The Dow Jones Industrial Average fell 295 points, following its worst day since February on Tuesday. The S&P 500 lost 1%, while the tech-heavy Nasdaq Composite slid 1.7%.
Inflation accelerated at its fastest pace since 2008 last month with the Consumer Price Index spiking 4.2% from a year ago, compared to the Dow Jones estimate for a 3.6% increase. The monthly gain was 0.8%, versus the expected 0.2%.
Excluding volatile food and energy prices, the core CPI increased 3% from the same period in 2020 and 0.9% on a monthly basis. The respective estimates were 2.3% and 0.3%.
“The markets have been hovering around all times highs with a lot of the reopening trade already priced in. So it’s not out of the question that the outsized inflation read could bring us back down to earth a bit,” said Mike Loewengart, managing director of investment strategy at E-Trade.
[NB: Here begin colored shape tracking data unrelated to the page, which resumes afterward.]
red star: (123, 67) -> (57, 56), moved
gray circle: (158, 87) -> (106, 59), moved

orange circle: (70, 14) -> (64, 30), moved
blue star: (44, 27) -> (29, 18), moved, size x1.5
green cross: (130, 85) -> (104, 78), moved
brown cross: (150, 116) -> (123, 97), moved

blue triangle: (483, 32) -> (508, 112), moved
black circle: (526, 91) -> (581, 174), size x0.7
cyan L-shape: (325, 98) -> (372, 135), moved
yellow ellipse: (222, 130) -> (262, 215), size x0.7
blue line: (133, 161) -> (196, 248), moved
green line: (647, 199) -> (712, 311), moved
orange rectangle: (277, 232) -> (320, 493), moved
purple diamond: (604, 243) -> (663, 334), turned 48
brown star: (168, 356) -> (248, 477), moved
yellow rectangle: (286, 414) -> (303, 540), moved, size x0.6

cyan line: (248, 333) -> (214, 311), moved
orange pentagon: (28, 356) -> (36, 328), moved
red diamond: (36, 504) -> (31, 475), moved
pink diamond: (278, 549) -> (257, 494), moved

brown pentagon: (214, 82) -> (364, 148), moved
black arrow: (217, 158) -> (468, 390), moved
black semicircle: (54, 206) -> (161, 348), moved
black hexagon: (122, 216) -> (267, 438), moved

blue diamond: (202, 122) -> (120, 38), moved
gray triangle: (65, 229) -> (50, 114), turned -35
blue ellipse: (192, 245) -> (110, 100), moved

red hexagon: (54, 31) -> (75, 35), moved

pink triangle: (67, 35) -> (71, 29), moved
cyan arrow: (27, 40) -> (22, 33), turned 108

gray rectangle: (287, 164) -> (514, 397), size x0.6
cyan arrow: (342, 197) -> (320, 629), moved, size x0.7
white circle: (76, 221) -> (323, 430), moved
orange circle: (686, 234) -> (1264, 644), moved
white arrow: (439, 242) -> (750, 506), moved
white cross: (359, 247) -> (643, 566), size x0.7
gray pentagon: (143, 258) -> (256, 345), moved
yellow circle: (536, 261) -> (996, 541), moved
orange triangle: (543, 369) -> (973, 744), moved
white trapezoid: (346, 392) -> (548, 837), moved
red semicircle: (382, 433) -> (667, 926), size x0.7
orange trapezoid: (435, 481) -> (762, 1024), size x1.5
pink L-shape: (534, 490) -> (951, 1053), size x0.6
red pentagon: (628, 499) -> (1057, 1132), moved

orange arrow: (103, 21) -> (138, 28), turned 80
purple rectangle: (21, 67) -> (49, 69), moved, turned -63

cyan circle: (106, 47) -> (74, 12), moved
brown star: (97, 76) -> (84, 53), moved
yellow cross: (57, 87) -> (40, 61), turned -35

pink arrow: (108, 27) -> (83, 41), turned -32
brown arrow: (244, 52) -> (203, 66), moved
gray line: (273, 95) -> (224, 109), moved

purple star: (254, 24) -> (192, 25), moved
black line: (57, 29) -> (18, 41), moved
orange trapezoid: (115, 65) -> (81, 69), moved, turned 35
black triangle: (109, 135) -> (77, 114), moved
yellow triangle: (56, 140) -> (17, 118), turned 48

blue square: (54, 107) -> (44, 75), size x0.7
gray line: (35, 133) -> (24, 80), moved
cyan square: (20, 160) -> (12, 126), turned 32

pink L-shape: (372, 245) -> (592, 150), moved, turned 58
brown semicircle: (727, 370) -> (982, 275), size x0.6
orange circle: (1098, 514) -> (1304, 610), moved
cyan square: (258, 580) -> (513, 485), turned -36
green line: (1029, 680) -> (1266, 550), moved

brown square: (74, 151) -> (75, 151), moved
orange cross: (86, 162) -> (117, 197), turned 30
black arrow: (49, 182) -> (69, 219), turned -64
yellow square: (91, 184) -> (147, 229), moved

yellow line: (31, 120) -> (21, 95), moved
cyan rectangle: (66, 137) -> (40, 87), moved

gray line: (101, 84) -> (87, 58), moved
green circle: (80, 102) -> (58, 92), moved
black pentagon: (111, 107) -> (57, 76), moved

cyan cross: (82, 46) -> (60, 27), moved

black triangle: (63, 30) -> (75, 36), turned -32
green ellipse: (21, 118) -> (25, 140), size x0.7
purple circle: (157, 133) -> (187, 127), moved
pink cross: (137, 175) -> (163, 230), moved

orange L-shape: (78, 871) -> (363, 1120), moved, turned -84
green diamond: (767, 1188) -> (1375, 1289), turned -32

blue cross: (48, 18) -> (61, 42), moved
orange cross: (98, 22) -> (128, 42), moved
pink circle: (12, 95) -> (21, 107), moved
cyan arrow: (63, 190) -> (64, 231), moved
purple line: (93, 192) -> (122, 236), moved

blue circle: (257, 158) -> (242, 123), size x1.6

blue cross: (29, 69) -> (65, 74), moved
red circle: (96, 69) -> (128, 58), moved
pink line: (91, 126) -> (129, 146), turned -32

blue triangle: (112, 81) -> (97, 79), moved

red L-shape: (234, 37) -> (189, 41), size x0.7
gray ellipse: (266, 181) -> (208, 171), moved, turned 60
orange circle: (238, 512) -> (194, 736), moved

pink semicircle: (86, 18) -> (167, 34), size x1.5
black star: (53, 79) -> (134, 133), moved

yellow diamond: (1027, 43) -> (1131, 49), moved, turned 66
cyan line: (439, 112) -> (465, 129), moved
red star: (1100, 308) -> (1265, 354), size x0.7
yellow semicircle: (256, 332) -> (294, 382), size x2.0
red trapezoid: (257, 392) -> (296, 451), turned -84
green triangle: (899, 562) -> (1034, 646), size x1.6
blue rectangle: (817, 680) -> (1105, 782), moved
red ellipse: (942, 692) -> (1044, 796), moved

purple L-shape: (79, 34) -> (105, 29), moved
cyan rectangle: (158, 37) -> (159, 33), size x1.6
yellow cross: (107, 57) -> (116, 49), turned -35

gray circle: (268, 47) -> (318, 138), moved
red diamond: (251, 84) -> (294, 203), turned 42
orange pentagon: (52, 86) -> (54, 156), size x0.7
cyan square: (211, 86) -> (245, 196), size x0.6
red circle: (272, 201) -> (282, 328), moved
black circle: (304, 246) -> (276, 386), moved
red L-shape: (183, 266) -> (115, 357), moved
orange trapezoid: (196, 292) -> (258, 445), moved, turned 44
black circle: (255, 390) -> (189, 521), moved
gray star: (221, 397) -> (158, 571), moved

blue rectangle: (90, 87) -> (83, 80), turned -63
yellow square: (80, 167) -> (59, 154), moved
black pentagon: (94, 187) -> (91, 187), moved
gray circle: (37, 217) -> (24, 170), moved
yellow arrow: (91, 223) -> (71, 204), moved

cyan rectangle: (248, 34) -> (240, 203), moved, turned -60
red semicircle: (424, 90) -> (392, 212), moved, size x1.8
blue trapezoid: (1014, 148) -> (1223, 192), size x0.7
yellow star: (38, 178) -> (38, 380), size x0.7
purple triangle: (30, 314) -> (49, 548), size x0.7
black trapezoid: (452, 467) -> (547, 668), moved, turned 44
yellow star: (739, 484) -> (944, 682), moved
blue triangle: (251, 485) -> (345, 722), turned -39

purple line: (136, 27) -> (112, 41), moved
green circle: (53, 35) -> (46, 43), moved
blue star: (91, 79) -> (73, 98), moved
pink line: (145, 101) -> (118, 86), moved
“Keep in mind the Fed has made it clear that it won’t let inflation increases necessarily sway it from its easy money policies and further any jumps like this could be transitory. So is this a trend? That remains to be seen,” Loewengart said.
Tech shares, which have been under pressure this week and this month, fell again Wednesday. Shares of Alphabet, Microsoft, Netflix, Facebook and Apple all traded in the red, while shares of chipmakers Nvidia and AMD were also lower.
Strength in bank stocks and energy shares, which could do well in an inflationary environment, helped support the broader market. JPMorgan rose 1%, while Occidental Petroleum climbed 1.4%. Chevron also traded higher.
The technology sector pulled off a big intraday reversal in the previous session where the Nasdaq Composite erased a loss north of 2% and ended the day flat. The blue-chip Dow, however, lost more than 450 points. The S&P 500 slipped 0.9%, but avoided its second straight 1% loss.
The Technology Select Sector SPDR is off by nearly 2% this week and 5% this month, as investors reassess the group’s high valuations in the face of rising inflation.